October 20, 2003


California comic eyed for Senate (James G. Lakely, 10/19/03, THE WASHINGTON TIMES)

If Arnold Schwarzenegger can be elected governor of California, can comedian Dennis Miller unseat Democratic Sen. Barbara Boxer?

Some Republicans in the Golden State think so, and quietly hope they can persuade the sharp political wit — and registered Santa Barbara Republican — to take on the liberal senator. Variety magazine reported this week that Mr.
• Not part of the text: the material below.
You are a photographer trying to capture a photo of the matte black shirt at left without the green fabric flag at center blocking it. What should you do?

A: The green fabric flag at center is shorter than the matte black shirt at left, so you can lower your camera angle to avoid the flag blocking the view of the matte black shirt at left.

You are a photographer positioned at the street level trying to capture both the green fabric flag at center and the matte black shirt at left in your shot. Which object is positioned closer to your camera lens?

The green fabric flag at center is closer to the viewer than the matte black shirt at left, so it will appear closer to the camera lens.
Miller has contacted California Republican consultants to feel out a campaign. [...]

Hugh Hewitt, a popular conservative radio personality credited by many for helping to spur the California recall, has doubts that celebrity political magic could strike twice.

"A Miller candidacy guarantees the ability to get a message past gatekeepers like the Los Angeles Times. That's a huge plus," Mr. Hewitt said. "But the message also has to work in a Republican primary, and I'm not sure what Miller believes outside of a very appealing understanding of the war on terror. So there's a lot of potential there, but some questions as well."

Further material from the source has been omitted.